### BRIEF
Repeat exactly, and only, the lines from the one holding "Kovové rámečky - Metal" through the last line of the records below.

### MATERIAL PROVIDED
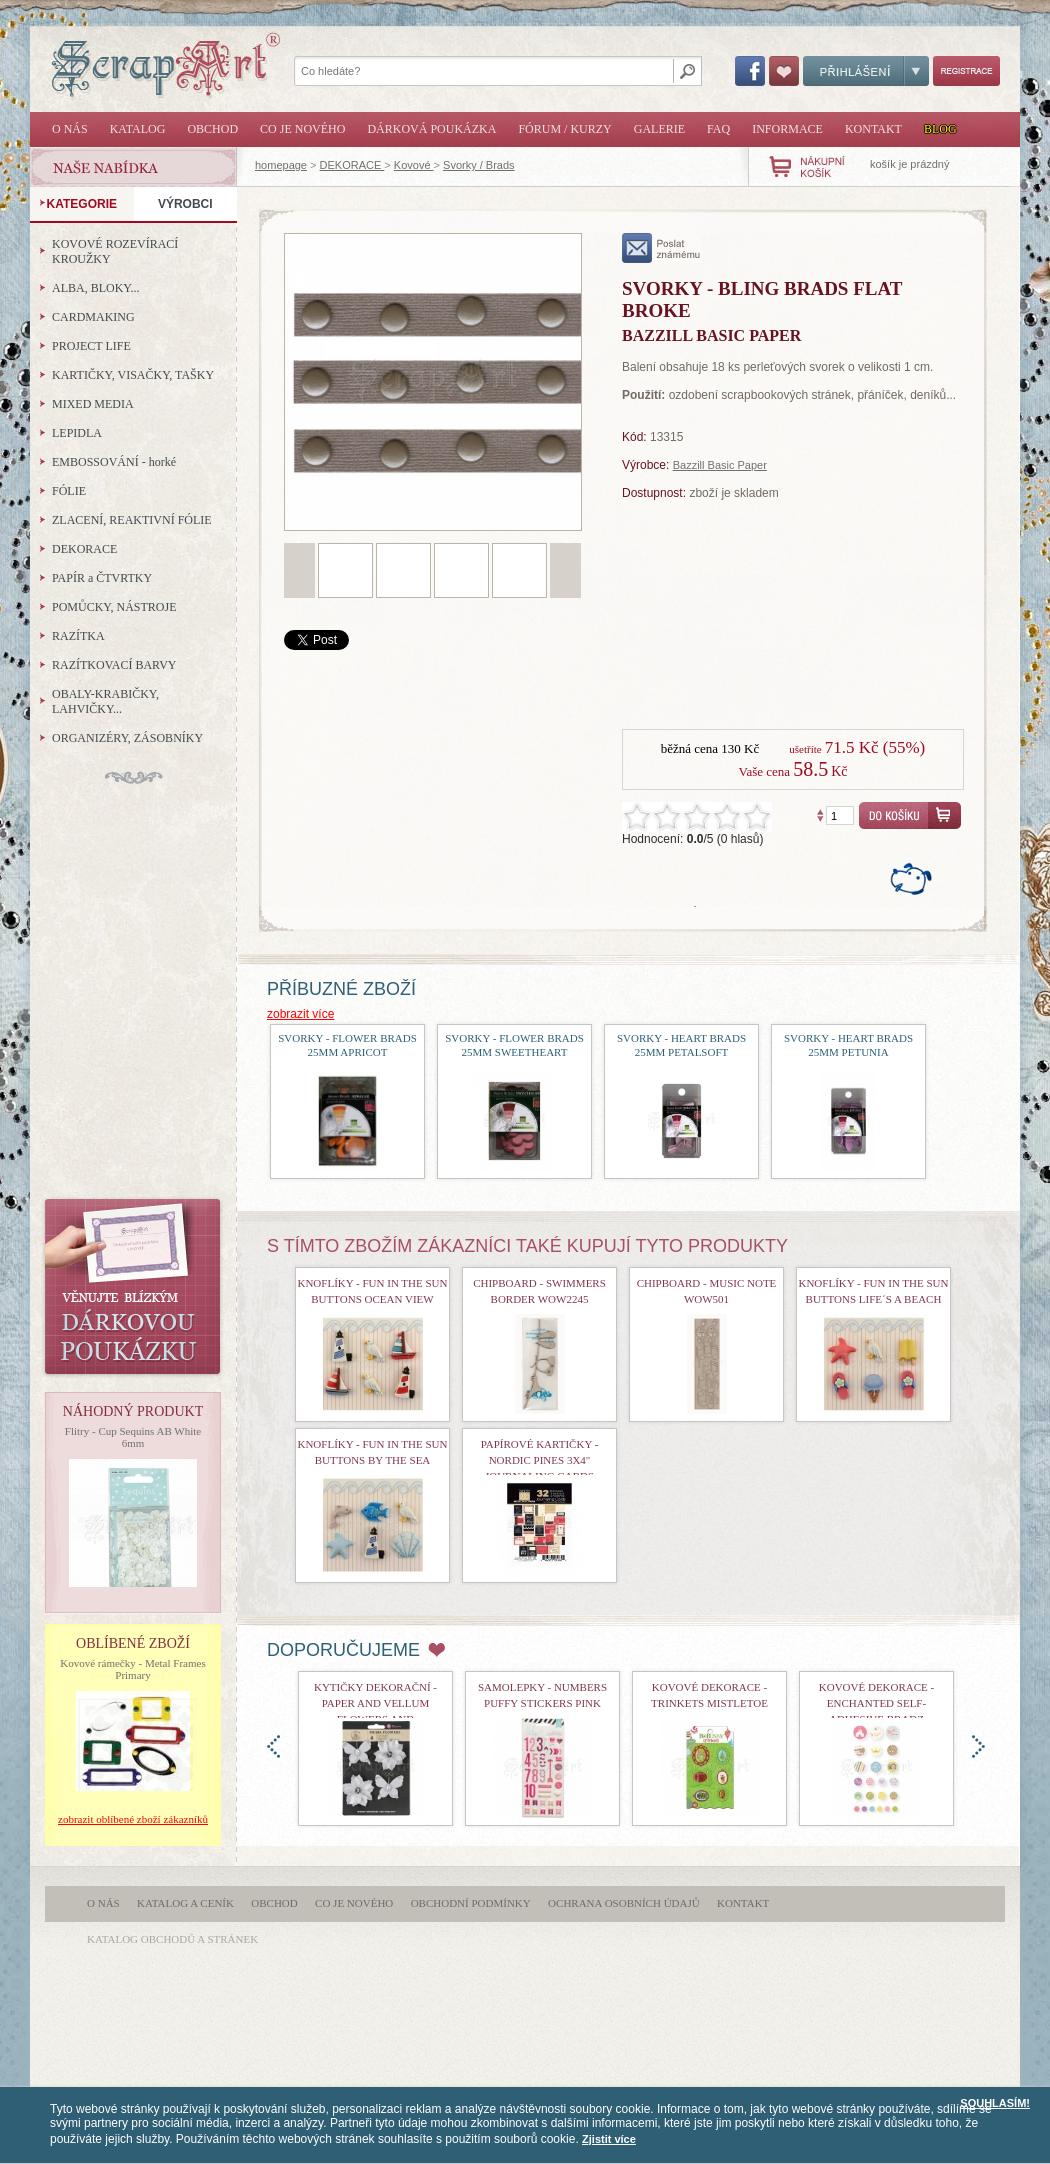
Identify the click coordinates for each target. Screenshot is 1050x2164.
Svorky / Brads (479, 165)
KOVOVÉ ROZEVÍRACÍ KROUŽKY (115, 251)
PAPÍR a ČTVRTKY (102, 578)
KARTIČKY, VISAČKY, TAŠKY (133, 375)
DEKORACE (352, 165)
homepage (281, 165)
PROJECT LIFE (91, 346)
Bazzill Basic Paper (720, 465)
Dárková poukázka (431, 129)
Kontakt (873, 129)
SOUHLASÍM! (995, 2103)
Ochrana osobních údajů (624, 1903)
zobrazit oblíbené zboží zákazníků (133, 1819)
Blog (940, 129)
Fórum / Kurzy (564, 129)
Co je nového (302, 129)
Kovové (414, 165)
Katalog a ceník (185, 1903)
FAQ (718, 129)
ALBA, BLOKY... (95, 288)
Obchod (212, 129)
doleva (273, 1746)
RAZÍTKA (78, 636)
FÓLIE (69, 491)
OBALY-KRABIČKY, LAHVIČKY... (105, 701)
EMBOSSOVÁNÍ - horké (114, 462)
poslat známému (661, 248)
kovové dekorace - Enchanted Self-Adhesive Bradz (877, 1703)
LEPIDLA (77, 433)
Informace (787, 129)
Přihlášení (866, 71)
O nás (70, 129)
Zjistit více (609, 2139)
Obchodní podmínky (471, 1903)
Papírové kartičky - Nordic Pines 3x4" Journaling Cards (540, 1460)
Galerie (659, 129)
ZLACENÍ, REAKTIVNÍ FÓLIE (132, 520)
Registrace (966, 71)
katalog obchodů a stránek (172, 1939)
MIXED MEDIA (93, 404)
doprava (978, 1746)
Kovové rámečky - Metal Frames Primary (132, 1669)
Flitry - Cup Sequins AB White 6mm (133, 1437)
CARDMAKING (93, 317)
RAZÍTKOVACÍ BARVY (114, 665)
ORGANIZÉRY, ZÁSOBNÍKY (127, 738)
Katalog (138, 129)
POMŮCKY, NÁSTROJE (114, 607)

### COMPLETED EXERCISE
Kovové rámečky - Metal Frames Primary (132, 1669)
Flitry - Cup Sequins AB White 6mm (133, 1437)
CARDMAKING (93, 317)
RAZÍTKOVACÍ BARVY (114, 665)
ORGANIZÉRY, ZÁSOBNÍKY (127, 738)
Katalog (138, 129)
POMŮCKY, NÁSTROJE (114, 607)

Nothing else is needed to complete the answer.